_THE TASK_
From the line with "Anak Tangga Halte" to the last line of the data below, repeat every line exactly and add nothing.
--------------------------------------------------
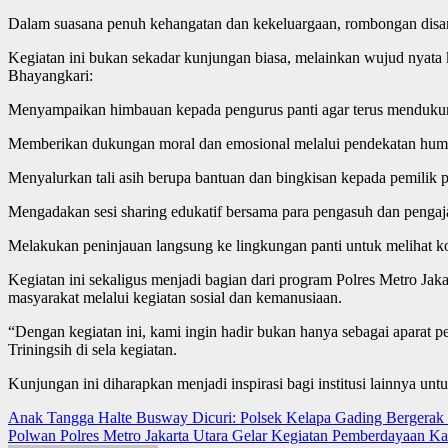
Dalam suasana penuh kehangatan dan kekeluargaan, rombongan disam
Kegiatan ini bukan sekadar kunjungan biasa, melainkan wujud nyata 
Bhayangkari:
Menyampaikan himbauan kepada pengurus panti agar terus mendukung t
Memberikan dukungan moral dan emosional melalui pendekatan huma
Menyalurkan tali asih berupa bantuan dan bingkisan kepada pemilik pa
Mengadakan sesi sharing edukatif bersama para pengasuh dan pengaja
Melakukan peninjauan langsung ke lingkungan panti untuk melihat ko
Kegiatan ini sekaligus menjadi bagian dari program Polres Metro J
masyarakat melalui kegiatan sosial dan kemanusiaan.
“Dengan kegiatan ini, kami ingin hadir bukan hanya sebagai aparat 
Triningsih di sela kegiatan.
Kunjungan ini diharapkan menjadi inspirasi bagi institusi lainnya un
Post
Anak Tangga Halte Busway Dicuri: Polsek Kelapa Gading Bergerak
Polwan Polres Metro Jakarta Utara Gelar Kegiatan Pemberdayaan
--------------------------------------------------
_ANSWER BELOW_
Anak Tangga Halte Busway Dicuri: Polsek Kelapa Gading Bergerak
Polwan Polres Metro Jakarta Utara Gelar Kegiatan Pemberdayaan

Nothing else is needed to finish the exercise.